Alcoholism is characterized by the inability to control how much and how often you drink due to physical and emotional alcohol dependency. Any attempt to stay away from alcohol usually results in serious withdrawal symptoms, which means that the detoxification process can be long and difficult. The recovery process can be even more difficult and relapses are usually expected. Although these relapses can help healthcare professionals readjust your treatment plan to make the process a little easier, most people who experience relapses see it as a sign of serious failure. It does not help that some people believe their relapses are similar to alcoholic family members’ inability to make progress in their recovery.

Ever since scientists noticed that alcoholism often runs in families, the research has long pointed to a genetic factor in alcohol addiction.
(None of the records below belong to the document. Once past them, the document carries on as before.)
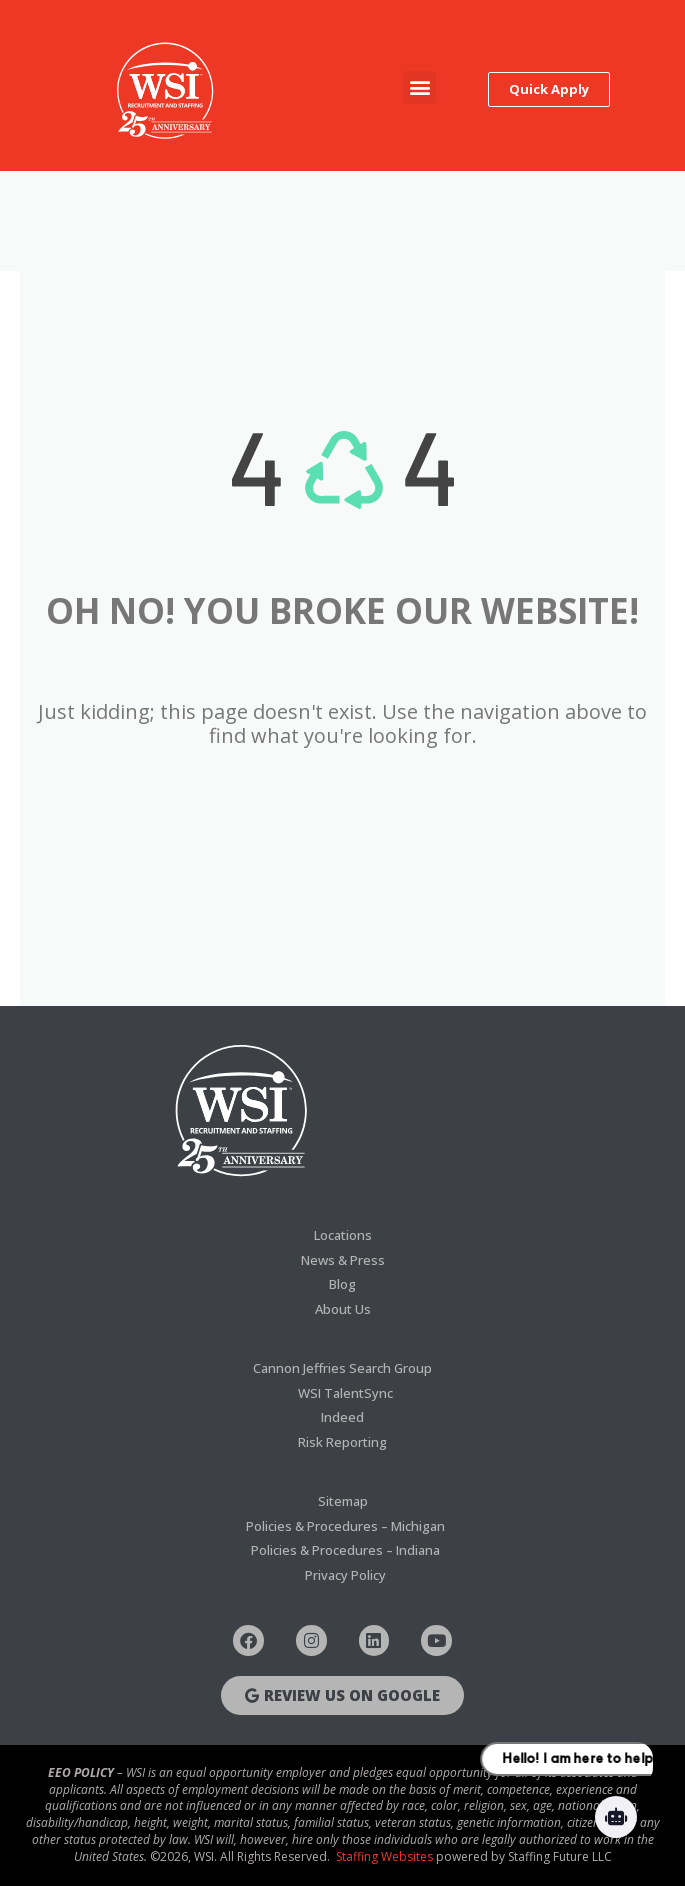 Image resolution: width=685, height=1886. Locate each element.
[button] (419, 87)
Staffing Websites (384, 1856) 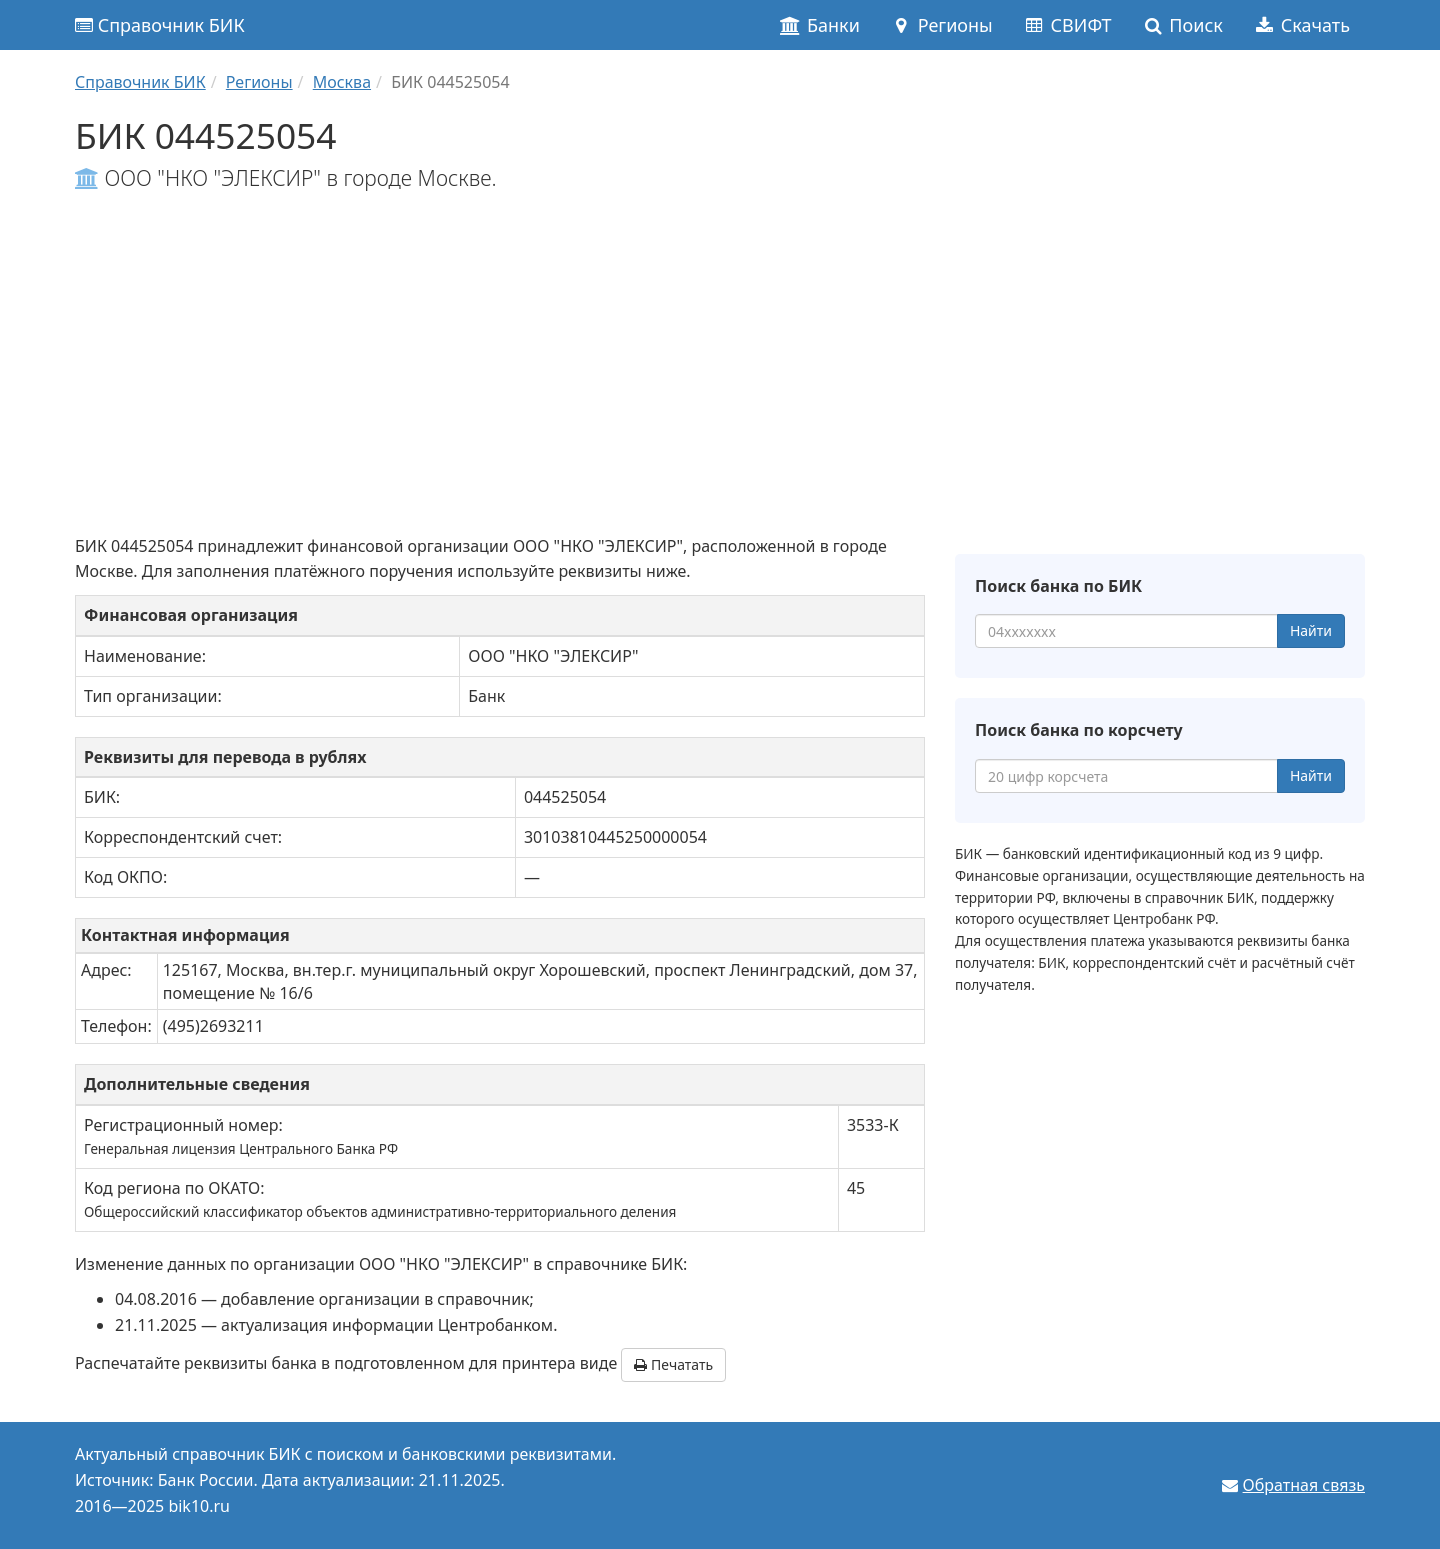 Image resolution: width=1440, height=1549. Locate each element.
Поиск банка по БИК (1058, 586)
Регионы (941, 25)
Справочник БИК (160, 25)
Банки (819, 25)
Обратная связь (1304, 1485)
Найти (1311, 630)
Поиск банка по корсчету (1079, 730)
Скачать (1301, 25)
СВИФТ (1067, 25)
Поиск (1182, 25)
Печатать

Various genes related to alcohol tolerance and enjoyment can all eventually lead to an addiction. A few of the genes associated with alcohol addiction are also associated with other mental illnesses, including depression and a few anxiety disorders. Perhaps it is because depression and anxiety often drive people to engage in substance abuse as an unhealthy coping mechanism.

Generally, a diagnosis of a psychiatric disorder requires that symptoms exist independent of any other psychiatric disorder, meaning that a new diagnosis is rarely given if the condition seems to be a symptom of an already diagnosed condition. However, the genetic links between many different mental illnesses suggest that this system of diagnoses might be somewhat misleading. Additionally, the genetic links also reveal that mental health concerns have a biological basis and are, therefore, like any other health concern. It should not be stigmatized and ignored; rather it should be addressed and properly treated.